Exercise brief:
Beginning with the line containing "づくりを目指して、地域企業・自治体・政府との協同を図りなが" and ending with the last line, repeat the records exactly.

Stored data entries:
# # # # #
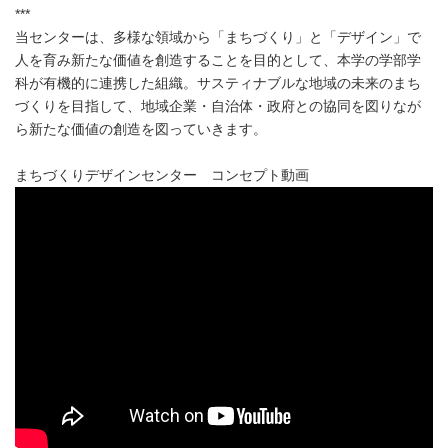
***
当センターは、多様な領域から「まちづくり」と「デザイン」で
人を育み新たな価値を創造することを目的として、本学の学部学
科が有機的に連携した組織。サスティナブルな地域の未来のまち
づくりを目指して、地域企業・自治体・政府との協同を図りなが
ら新たな価値の創造を図っていきます。
まちづくりデザインセンター コンセプト動画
# # # # #
Exercise response:
づくりを目指して、地域企業・自治体・政府との協同を図りなが
ら新たな価値の創造を図っていきます。
まちづくりデザインセンター コンセプト動画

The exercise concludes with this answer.